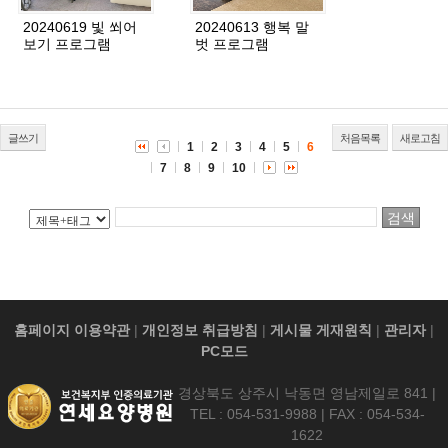
20240619 빛 쐬어
20240613 행복 말
보기 프로그램
벗 프로그램
글쓰기
처음목록
새로고침
1
2
3
4
5
6
7
8
9
10
홈페이지 이용약관
|
개인정보 취급방침
|
게시물 게재원칙
|
관리자
|
PC모드
경상북도 상주시 낙동면 영남제일로 841 |
TEL : 054-531-9988 | FAX : 054-534-
1622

▶ Task directions: Return the entries above in full and unchanged, omitting every image.

▶ Final answer:
20240619 빛 쐬어
20240613 행복 말
보기 프로그램
벗 프로그램
글쓰기
처음목록
새로고침
1
2
3
4
5
6
7
8
9
10
홈페이지 이용약관
|
개인정보 취급방침
|
게시물 게재원칙
|
관리자
|
PC모드
경상북도 상주시 낙동면 영남제일로 841 |
TEL : 054-531-9988 | FAX : 054-534-
1622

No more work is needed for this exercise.